The Mariners traded Robinson Cano, Edwin Diaz and $20 million to the Mets for Anthony Swarzak and Jay Bruce and prospects Jarred Kelenic, Justin Dunn and Gerson Bautista.
Cano was owed $120 million on his contract, and Diaz was entering arbitration eligibility next season. Bruce was owed $26 million for 2019 and 2020. Swarzak was later traded for lefty Jesse Biddle and injured veteran reliever and salary dump Arodys Vizcaino.
The Mariners basically shaved off more than $80 million in future money owed on that trade while also no longer having to carry Cano on the roster.

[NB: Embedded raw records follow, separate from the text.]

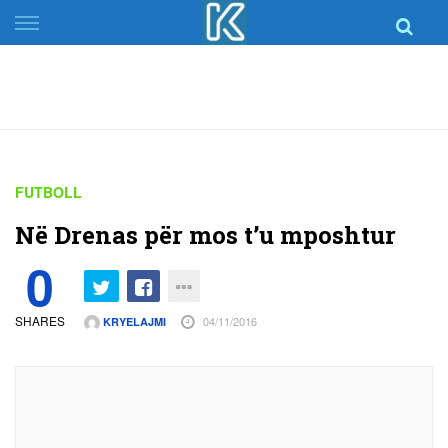
Skip
to
content
FUTBOLL
Në Drenas për mos t’u mposhtur
0
SHARES
04/11/2016
KRYELAJMI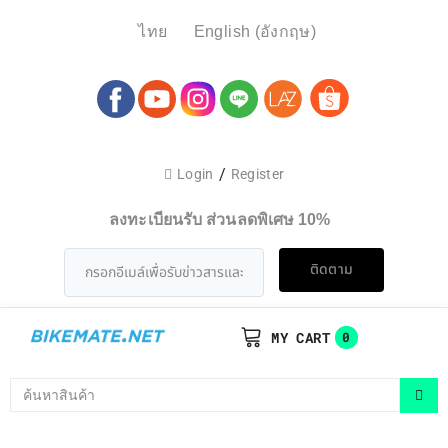
ไทย
English
(
อังกฤษ
)
/
Login
Register
ลงทะเบียนรับ ส่วนลดพิเศษ 10%
ติดตาม
MY CART
0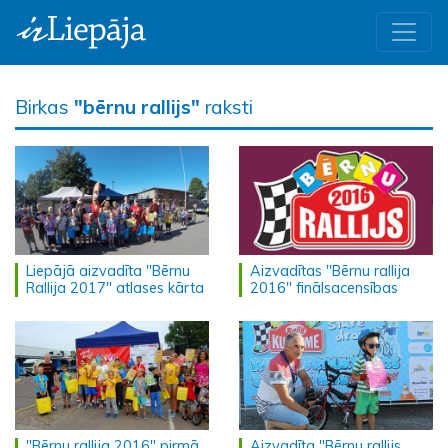
Birkas
"bērnu rallijs"
raksti
Liepājā aizvadīta "Bērnu
Aizvadītas "Bērnu rallija
Rallija 2017" atlases kārta
2016" finālsacensības
"Bērnu rallija 2016" pirmā
Aizvadīta "Bērnu rallijs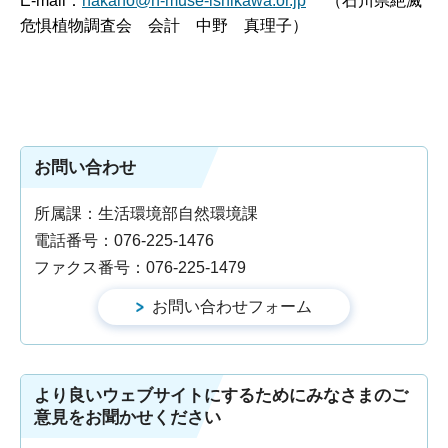
E-mail：
nakano@n-muse-ishikawa.or.jp
（石川県絶滅
危惧植物調査会 会計 中野 真理子）
お問い合わせ
所属課：生活環境部自然環境課
電話番号：076-225-1476
ファクス番号：076-225-1479
より良いウェブサイトにするためにみなさまのご
意見をお聞かせください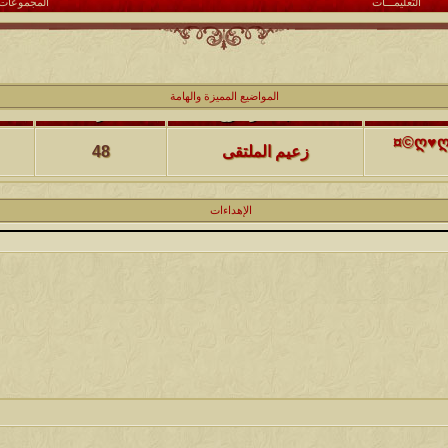
التعليمـــات
المجموعات
المواضيع المميزة والهامة
كاتب الموضوع
مشاركات
ا
(حصرياً)¤©ღ♥ღ©¤(مجلة الملتقى) ღ♥2012♥ღ (نلتقي لنرتقي) ¤©ღ♥ღ©¤
زعيم الملتقى
48
كاتب الموضوع
مشاركات
ا
الإهداءات
يخرج
@@الملك@@
17
كاتب الموضوع
مشاركات
ا
12
الحضرمي
كاتب الموضوع
مشاركات
ا
27
الميآسية
كاتب الموضوع
مشاركات
ا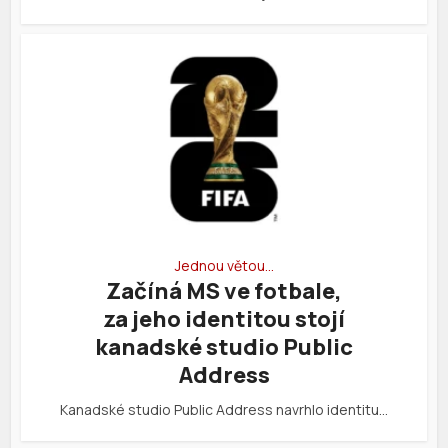
Jednou větou…
Začíná MS ve fotbale,
za jeho identitou stojí
kanadské studio Public
Address
Kanadské studio Public Address navrhlo identitu…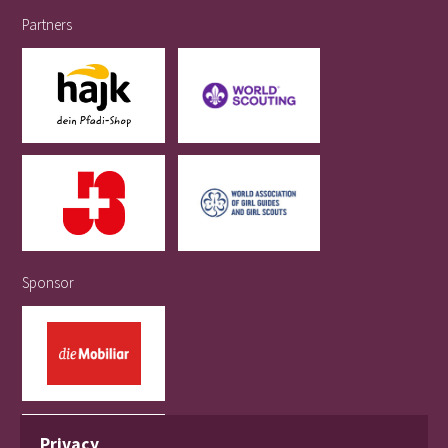
Partners
Sponsor
Privacy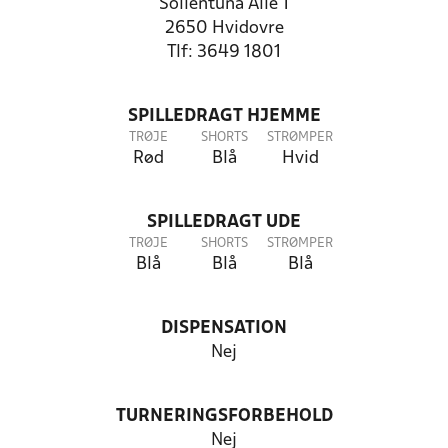
Sollentuna Alle 1
2650 Hvidovre
Tlf: 3649 1801
SPILLEDRAGT HJEMME
TRØJE
SHORTS
STRØMPER
Rød
Blå
Hvid
SPILLEDRAGT UDE
TRØJE
SHORTS
STRØMPER
Blå
Blå
Blå
DISPENSATION
Nej
TURNERINGSFORBEHOLD
Nej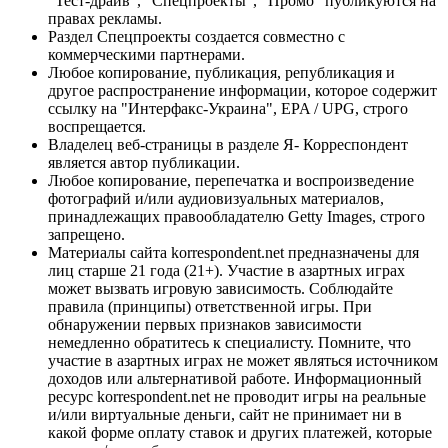
"Тест-драйв", "Спецпроекты", "Промо" публикуются на
правах рекламы.
Раздел Спецпроекты создается совместно с
коммерческими партнерами.
Любое копирование, публикация, републикация и
другое распространение информации, которое содержит
ссылку на "Интерфакс-Украина", EPA / UPG, строго
воспрещается.
Владелец веб-страницы в разделе Я- Корреспондент
является автор публикации.
Любое копирование, перепечатка и воспроизведение
фотографий и/или аудиовизуальных материалов,
принадлежащих правообладателю Getty Images, строго
запрещено.
Материалы сайта korrespondent.net предназначены для
лиц старше 21 года (21+). Участие в азартных играх
может вызвать игровую зависимость. Соблюдайте
правила (принципы) ответственной игры. При
обнаружении первых признаков зависимости
немедленно обратитесь к специалисту. Помните, что
участие в азартных играх не может являться источником
доходов или альтернативой работе. Информационный
ресурс korrespondent.net не проводит игры на реальные
и/или виртуальные деньги, сайт не принимает ни в
какой форме оплату ставок и других платежей, которые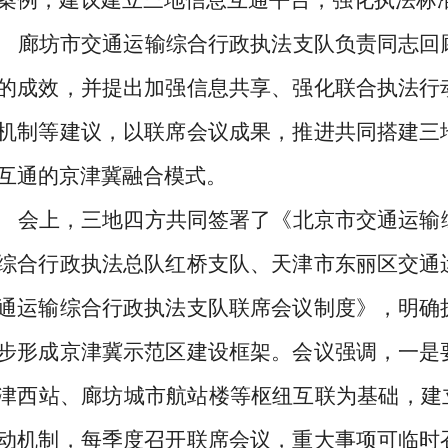
案例，建议建立三地信息互通平台，强化执法标
廊坊市交通运输综合行政执法支队负责同志回
的成效，并提出加强信息共享、强化联合执法行
机制等建议，以联席会议成果，推进共同搭建三
互通的京津冀融合模式。
‌
会上，三地四方共同签署了《北京市交通运输
综合行政执法总队红桥支队、天津市东丽区交通
通运输综合行政执法支队联席会议制度》，明确
步形成京津冀示范区建设框架。会议强调，一是
津西站、廊坊城市航站楼等枢纽互联为基础，建
动机制，每季度召开联席会议，重大事项可临时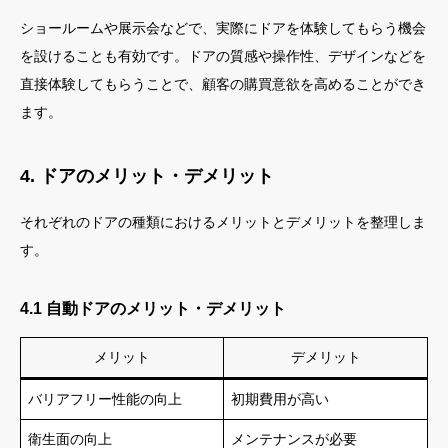
ショールームや展示会などで、実際にドアを体験してもらう機会
を設けることも有効です。ドアの質感や操作性、デザインなどを
直接体験してもらうことで、顧客の購買意欲を高めることができ
ます。
4. ドアのメリット・デメリット
それぞれのドアの種類におけるメリットとデメリットを整理しま
す。
4.1 自動ドアのメリット・デメリット
メリット
デメリット
バリアフリー性能の向上
初期費用が高い
衛生面の向上
メンテナンスが必要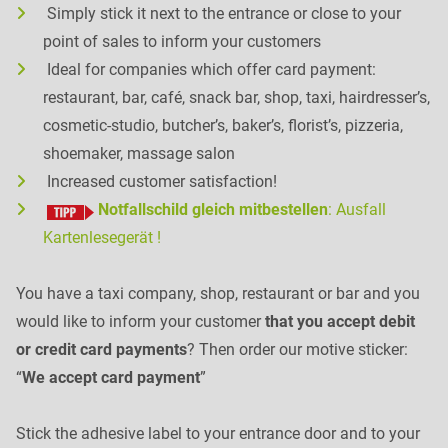
Simply stick it next to the entrance or close to your
point of sales to inform your customers
Ideal for companies which offer card payment:
restaurant, bar, café, snack bar, shop, taxi, hairdresser’s,
cosmetic-studio, butcher’s, baker’s, florist’s, pizzeria,
shoemaker, massage salon
Increased customer satisfaction!
Notfallschild gleich mitbestellen
: Ausfall
Kartenlesegerät !
You have a taxi company, shop, restaurant or bar and you
would like to inform your customer
that you accept debit
or credit card payments
? Then order our motive sticker:
“
We accept card payment
”
Stick the adhesive label to your entrance door and to your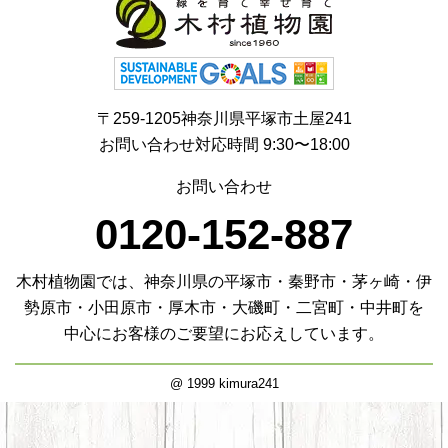
〒259-1205神奈川県平塚市土屋241
お問い合わせ対応時間 9:30〜18:00
お問い合わせ
0120-152-887
木村植物園では、神奈川県の平塚市・秦野市・茅ヶ崎・伊
勢原市・小田原市・厚木市・大磯町・二宮町・中井町を
中心にお客様のご要望にお応えしています。
@ 1999 kimura241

In essence, Seattle has saved roughly $130 million in future payroll while acquiring this list of players:
- Jake Scheiner
Of the group, Kelenic is the Mariners’ top prospect, having replaced Justus Sheffield. Dunn is ranked in the Top 5, and Then and Campbell will be in the Top 20. Is that enough of a return?
As for payroll, looking at projections, the Mariners have reduced a payroll of $171 million at its peak this season down to $141.8 million. They have $88.9 million committed in 2020, $43.2 million in 2021 and no committed salary money in 2022.
That flexibility is beneficial only if players are available via trade or free agency.
More trades are coming for the Mariners.
They are actively shopping pitcher Mike Leake and second baseman Dee Gordon. Kyle Seager’s contract makes him seemingly untradeable. Roenis Elias could be moved if desired.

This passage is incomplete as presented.